The original understanding of the public's right to keep and bear arms as embodied in the second amendment to the US Constitution got some breathing room yesterday. Finally, a court that understands that "people" are different from a "militia".
The second amendment to the United States Constitution says:
A well regulated militia, being necessary to the security of a free state, the right of the [militia] to keep and bear arms, shall not be infringed.
Well...something like that. (For those of you who didn't know, the second instance of the word "militia"--in brackets--really says "people". It's said that for about 220 years.)
Two of three judges on the federal appeals court understood this distinction when, yesterday, the court overturned a handgun ban in the District of Columbia.
In a rather "duh" moment, the court stated that Second Amendment activities
are not limited to militia service, nor is an individual's enjoyment of the right contingent upon his or her continued intermittent enrollment in the militia.

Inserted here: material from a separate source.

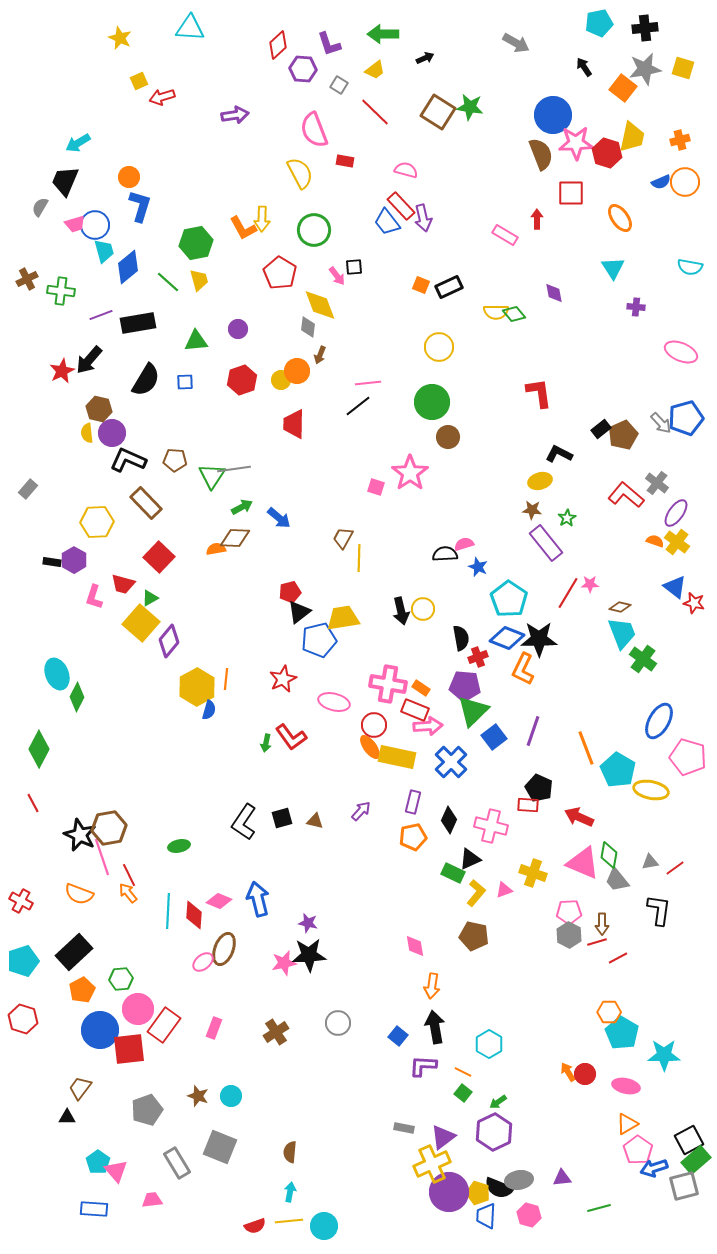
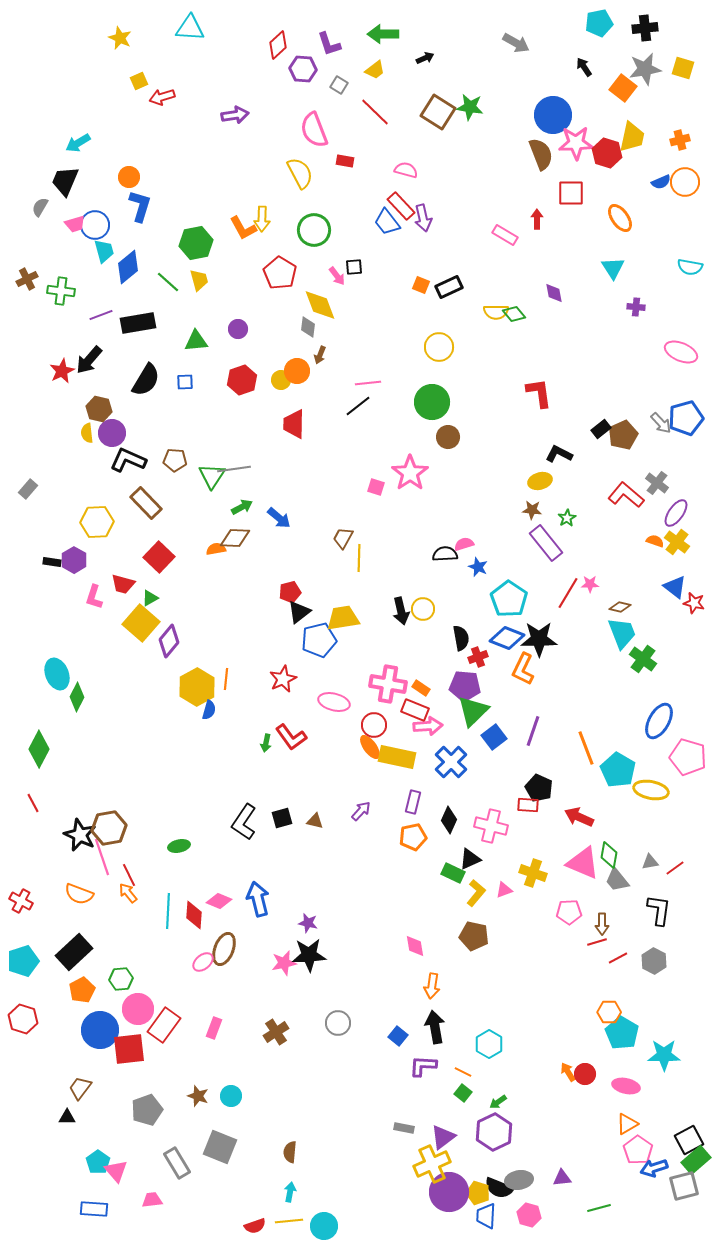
gray hexagon at (569, 935): moved 85 px right, 26 px down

It is interesting that the second amendment text refers to a "well-regulated militia". But it goes without saying that it grants to the people the right to own firearms. Let's look back at the original intent of the populace at the time the United States Constitution. James Madison, author of the second amendment, wrote in the Federalist Papers, which were used to influence the representatives of the different states to vote in favor of the new Constitution, said:
The advantage of being armed . . . the Americans possess over the people of all other nations . . . Notwithstanding the military establishments in the several Kingdoms of Europe, which are carried as far as the public resources will bear, the governments are afraid to trust the people with arms.

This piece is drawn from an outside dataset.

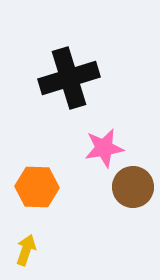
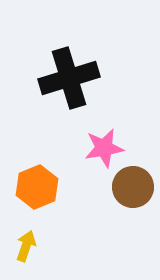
orange hexagon: rotated 24 degrees counterclockwise
yellow arrow: moved 4 px up
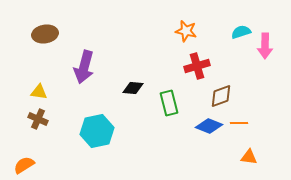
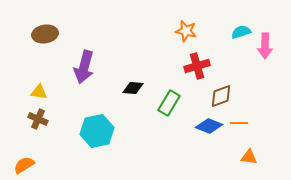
green rectangle: rotated 45 degrees clockwise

Richard Henry Lee, Virginia delegate to the Continental Congress, was equally clear.
To preserve liberty, it is essential that the whole body of the people always possess arms, and be taught alike, especially when young, how to use them.
There are more quotes to be found in the 1982 report of the Senate subcommittee on the Constitution that make this sentiment beyond clear. History, in politics as in science, is to be valued. The history in this case is incontrovertible.

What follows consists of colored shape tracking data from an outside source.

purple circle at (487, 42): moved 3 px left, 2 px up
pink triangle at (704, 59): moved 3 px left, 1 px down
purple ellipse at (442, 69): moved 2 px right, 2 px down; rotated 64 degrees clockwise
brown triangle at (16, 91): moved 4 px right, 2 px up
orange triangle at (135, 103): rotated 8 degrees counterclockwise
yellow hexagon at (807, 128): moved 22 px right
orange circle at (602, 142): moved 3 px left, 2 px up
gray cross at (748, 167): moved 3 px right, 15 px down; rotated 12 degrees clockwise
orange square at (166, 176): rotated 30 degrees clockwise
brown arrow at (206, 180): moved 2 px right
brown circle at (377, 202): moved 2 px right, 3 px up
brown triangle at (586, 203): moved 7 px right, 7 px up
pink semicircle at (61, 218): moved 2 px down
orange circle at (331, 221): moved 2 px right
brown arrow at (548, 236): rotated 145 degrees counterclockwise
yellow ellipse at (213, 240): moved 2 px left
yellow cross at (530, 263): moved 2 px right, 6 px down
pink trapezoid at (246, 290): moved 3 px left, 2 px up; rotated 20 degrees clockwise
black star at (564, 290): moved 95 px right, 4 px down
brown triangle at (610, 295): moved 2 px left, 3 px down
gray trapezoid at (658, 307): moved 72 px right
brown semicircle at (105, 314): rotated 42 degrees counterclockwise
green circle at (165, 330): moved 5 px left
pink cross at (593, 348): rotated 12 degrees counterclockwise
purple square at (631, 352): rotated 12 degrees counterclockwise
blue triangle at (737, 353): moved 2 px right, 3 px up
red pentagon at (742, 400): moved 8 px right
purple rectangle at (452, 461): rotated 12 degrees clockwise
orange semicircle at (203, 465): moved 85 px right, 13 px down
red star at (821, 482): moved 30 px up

The District of Columbia was wrong. It's refreshing to see a judicial authority interpret something correctly for once with regard to the second amendment. In yesterday's case, the federal appeals court stated
The operative clause, properly read, protects the ownership and use of weaponry beyond that needed to preserve the state militias. Again, we point out that if the competent drafters of the Second Amendment had meant the right to be limited to the protection of state militias, it is hard to imagine that they would have chosen the language they did. We therefore take it as an expression of the drafters’ view that the people possessed a natural right to keep and bear arms, and that the preservation of the militia was the right’s most salient political benefit—and thus the most appropriate to express in a political document.
There you have it. It's pretty obvious. So why are we still having this argument?